Material supplied section start

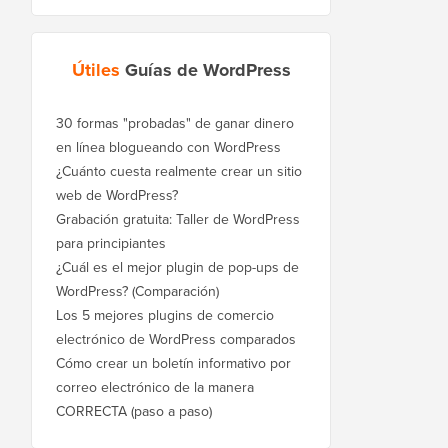
Útiles
Guías de WordPress
30 formas "probadas" de ganar dinero
en línea blogueando con WordPress
¿Cuánto cuesta realmente crear un sitio
web de WordPress?
Grabación gratuita: Taller de WordPress
para principiantes
¿Cuál es el mejor plugin de pop-ups de
WordPress? (Comparación)
Los 5 mejores plugins de comercio
electrónico de WordPress comparados
Cómo crear un boletín informativo por
correo electrónico de la manera
CORRECTA (paso a paso)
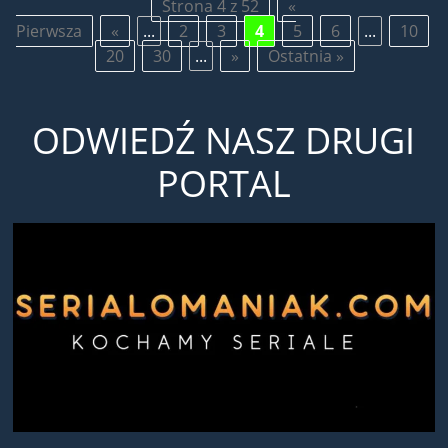
Strona 4 z 52
«
Pierwsza
«
...
2
3
4
5
6
...
10
20
30
...
»
Ostatnia »
ODWIEDŹ NASZ DRUGI
PORTAL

Material supplied section end

Task brief | Exact repeats of the lines from the first one in the data through the line containing "de pop-ups de" make up the answer. Pictures do not.

Task answer |
Útiles
Guías de WordPress
30 formas "probadas" de ganar dinero
en línea blogueando con WordPress
¿Cuánto cuesta realmente crear un sitio
web de WordPress?
Grabación gratuita: Taller de WordPress
para principiantes
¿Cuál es el mejor plugin de pop-ups de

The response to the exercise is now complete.